The article's worth reading, and really does justify it's "Level: Intermediate" label. Unlike when I was learning to program, there are lots of sources of input beyond your deck of punch cards (:-), and the author does a good job of explaining many of them, such as evil things that environment variables and file descriptors can be used for.
Bill Stewart
New Fast-Compression-only CPR http://preview.tinyurl.com/dy575ks
The Perl language has built-in "taint-checking" enabled via the -T command line switch which causes Perl to automatically keep track of all information that possibly came from a user input and not allow any of it to do anything harmful (basically end up on a command line or in a file name).
We don't see the world as it is, we see it as we are.
-- Anais Nin
There are no controls on Windows inputs. Any process can send any message to any other process. Talk about insecure.
You could probably majorly screw up a progoram by sending it random message numbers. It'd react as if you were sending random menu and other commands. Hmm, that sounds like a fun prank to play...
I still have more fans than freaks. WTF is wrong with you people?
It is a widely accepted engineering maxim that systems should be designed so that it is difficult to use them improperly. This is why (for example) a 110 volt plug will not fit in a 220 volt outlet. Developers who are concerned about the quality of the software they make would do well to follow this rule, and not just for security reasons. You should verify input data as early and as rigorously as possible wherever you can. Take advantage of things like XML validation and text box constraints to make it hard for users to enter bad data. And always follow the Fail-Fast principle...if something goes wrong: Complain! Loudly!. Don't let the user continue working if something has gone wrong. It's better to crash than to produce an erronous result.
Just a little advice from a developer who's made enough mistakes to know better.
And why should anyone be surprised? In this age of "I read a book on VB last week and now I'm a software engineer!" type environment?

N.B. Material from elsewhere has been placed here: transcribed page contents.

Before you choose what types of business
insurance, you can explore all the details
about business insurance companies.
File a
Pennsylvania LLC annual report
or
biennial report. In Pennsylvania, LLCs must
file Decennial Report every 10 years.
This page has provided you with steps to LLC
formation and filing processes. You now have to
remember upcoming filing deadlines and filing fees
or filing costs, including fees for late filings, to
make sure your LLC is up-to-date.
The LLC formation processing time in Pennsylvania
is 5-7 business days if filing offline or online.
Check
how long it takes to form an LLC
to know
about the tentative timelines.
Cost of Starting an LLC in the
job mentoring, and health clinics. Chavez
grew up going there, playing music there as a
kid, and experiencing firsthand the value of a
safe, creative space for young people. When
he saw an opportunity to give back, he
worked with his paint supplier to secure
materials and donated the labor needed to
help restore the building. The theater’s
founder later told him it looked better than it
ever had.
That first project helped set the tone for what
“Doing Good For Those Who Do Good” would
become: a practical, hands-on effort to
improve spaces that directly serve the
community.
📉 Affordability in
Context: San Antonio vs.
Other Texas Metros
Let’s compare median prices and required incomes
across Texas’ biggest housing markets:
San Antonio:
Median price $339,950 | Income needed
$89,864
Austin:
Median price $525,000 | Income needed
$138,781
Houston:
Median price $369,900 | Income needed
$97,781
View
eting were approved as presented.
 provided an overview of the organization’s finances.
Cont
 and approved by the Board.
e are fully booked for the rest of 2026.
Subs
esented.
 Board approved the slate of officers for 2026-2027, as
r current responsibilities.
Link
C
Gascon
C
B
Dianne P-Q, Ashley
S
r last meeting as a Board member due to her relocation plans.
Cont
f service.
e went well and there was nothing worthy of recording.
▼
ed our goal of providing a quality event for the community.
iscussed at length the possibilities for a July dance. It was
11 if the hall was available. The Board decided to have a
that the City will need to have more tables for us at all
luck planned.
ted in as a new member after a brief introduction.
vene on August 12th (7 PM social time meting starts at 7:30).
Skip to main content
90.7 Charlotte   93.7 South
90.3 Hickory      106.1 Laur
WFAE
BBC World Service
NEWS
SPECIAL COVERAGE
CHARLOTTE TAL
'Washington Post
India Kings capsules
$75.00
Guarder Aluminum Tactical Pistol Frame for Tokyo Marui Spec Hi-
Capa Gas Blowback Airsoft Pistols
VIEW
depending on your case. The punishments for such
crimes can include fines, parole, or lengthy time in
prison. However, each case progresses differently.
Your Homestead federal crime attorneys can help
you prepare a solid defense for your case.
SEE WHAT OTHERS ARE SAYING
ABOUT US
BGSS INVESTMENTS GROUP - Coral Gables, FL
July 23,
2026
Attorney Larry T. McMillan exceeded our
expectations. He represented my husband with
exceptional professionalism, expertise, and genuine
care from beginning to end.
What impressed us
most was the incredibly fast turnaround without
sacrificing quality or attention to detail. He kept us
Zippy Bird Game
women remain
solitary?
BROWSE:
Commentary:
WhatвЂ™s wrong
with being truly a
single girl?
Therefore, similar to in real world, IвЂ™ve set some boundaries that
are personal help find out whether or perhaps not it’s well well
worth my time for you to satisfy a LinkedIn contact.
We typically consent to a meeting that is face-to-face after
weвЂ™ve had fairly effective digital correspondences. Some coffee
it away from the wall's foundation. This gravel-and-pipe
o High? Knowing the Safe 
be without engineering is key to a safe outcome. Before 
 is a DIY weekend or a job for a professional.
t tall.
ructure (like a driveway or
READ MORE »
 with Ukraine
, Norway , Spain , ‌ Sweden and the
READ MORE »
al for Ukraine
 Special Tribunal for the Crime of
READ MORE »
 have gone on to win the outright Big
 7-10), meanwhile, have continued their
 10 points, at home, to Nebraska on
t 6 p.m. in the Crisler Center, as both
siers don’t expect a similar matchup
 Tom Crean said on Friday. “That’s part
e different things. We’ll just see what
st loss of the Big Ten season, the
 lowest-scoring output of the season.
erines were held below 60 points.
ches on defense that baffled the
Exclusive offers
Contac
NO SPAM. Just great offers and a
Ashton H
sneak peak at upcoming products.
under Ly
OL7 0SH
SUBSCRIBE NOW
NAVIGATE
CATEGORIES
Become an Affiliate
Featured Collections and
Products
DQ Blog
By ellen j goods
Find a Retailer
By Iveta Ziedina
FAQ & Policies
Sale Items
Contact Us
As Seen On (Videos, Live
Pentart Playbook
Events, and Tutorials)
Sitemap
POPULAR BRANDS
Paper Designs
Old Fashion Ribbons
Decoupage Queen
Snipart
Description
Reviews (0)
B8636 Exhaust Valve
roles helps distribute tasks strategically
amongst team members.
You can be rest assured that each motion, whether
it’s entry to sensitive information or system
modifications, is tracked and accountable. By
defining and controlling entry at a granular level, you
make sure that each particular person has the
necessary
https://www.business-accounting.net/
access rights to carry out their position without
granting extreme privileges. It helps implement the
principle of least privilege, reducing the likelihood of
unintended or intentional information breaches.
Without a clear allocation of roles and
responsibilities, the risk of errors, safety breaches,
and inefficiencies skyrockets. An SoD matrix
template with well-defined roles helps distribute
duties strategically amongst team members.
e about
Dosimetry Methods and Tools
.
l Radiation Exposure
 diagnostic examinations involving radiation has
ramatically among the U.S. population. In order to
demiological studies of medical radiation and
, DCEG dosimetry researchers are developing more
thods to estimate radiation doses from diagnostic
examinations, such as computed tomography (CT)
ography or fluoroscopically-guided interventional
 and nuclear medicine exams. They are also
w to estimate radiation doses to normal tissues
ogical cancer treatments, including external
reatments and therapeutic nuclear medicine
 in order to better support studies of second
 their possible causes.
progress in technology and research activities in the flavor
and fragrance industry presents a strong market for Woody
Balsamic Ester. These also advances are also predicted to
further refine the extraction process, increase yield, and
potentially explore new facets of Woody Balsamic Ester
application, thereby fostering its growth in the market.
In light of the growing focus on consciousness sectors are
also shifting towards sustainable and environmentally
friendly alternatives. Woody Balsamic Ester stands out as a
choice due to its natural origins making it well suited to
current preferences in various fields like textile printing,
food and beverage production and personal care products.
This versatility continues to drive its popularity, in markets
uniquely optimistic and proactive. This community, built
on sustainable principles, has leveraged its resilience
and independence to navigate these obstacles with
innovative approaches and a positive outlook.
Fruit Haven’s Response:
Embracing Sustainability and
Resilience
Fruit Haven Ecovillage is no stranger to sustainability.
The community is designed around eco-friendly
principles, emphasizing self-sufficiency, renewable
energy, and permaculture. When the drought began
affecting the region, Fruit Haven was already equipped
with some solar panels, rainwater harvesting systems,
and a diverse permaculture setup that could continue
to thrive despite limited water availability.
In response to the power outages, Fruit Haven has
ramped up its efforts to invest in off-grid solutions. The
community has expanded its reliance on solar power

I am not surprised that simple things like this are rehashed over and over. This is more suited to the programmer group of people who will sort data based on string comparisons, instead of learning how to use a real algorithm to do it, or keep writing static forms, instead of learning how to use a loop with a db backend - because they don't understand true programming concepts. In other words, about 80% of the current crop of overpaid, undereducated programmers that built corporate apps.
- Eric
Perl programmers interested in writing secure scripts should *definitely* know about the -T (taint checking flag).
From the FAQ:
As we've seen, one of the most frequent security problems in CGI scripts is inadvertently passing unchecked user variables to the shell. Perl provides a "taint" checking mechanism that prevents you from doing this. Any variable that is set using data from outside the program (including data from the environment, from standard input, and from the command line) is considered tainted and cannot be used to affect anything else outside your program. The taint can spread. If you use a tainted variable to set the value of another variable, the second variable also becomes tainted. Tainted variables cannot be used in eval(), system(), exec() or piped open() calls. If you try to do so, Perl exits with a warning message. Perl will also exit if you attempt to call an external program without explicitly setting the PATH environment variable.
I'm a bloodsucking fiend! Look at my outfit!
Ya you can talk about inputs to programs and how misc. and unwanted data get in there but watch for buffer overruns because thats what can really kill your program.
There is or can be built a machine that can simulate any physical object. -Church-Turing principle
Is news to others. Many "Programmers" out there write code that does not do any error checking or catching and the result is all the crapware that we see today. We were all warned in our programming classes about memory leaks and buffer overflows, but they are still very prevalent in today's software. Perhaps we should all look harder at our code before selling off one it as a final product.
The recommendations on dividing the program into unsecure and secure binaries to handle setuid access in GUI's can very properly be extrapolated to non-graphical programs. This is a very good strategy for allowing relatively wild programs access to important facilities and can involve many types of IPC including memory-mapped files (with proper protection) and sockets. To really secure a client program that needs access to criticals, put it in a chroot jail and have it communicate with an outside process through (e.g.) a socket. Separating programs into safe and unsafe sections and applying different security techinques to each is far more effective, imo, than trying to secure a single, large application. It can also provide many other benefits of encapsulation, etc. The security onus shifts to handling client requests in the secure section which is usually much more easy to do.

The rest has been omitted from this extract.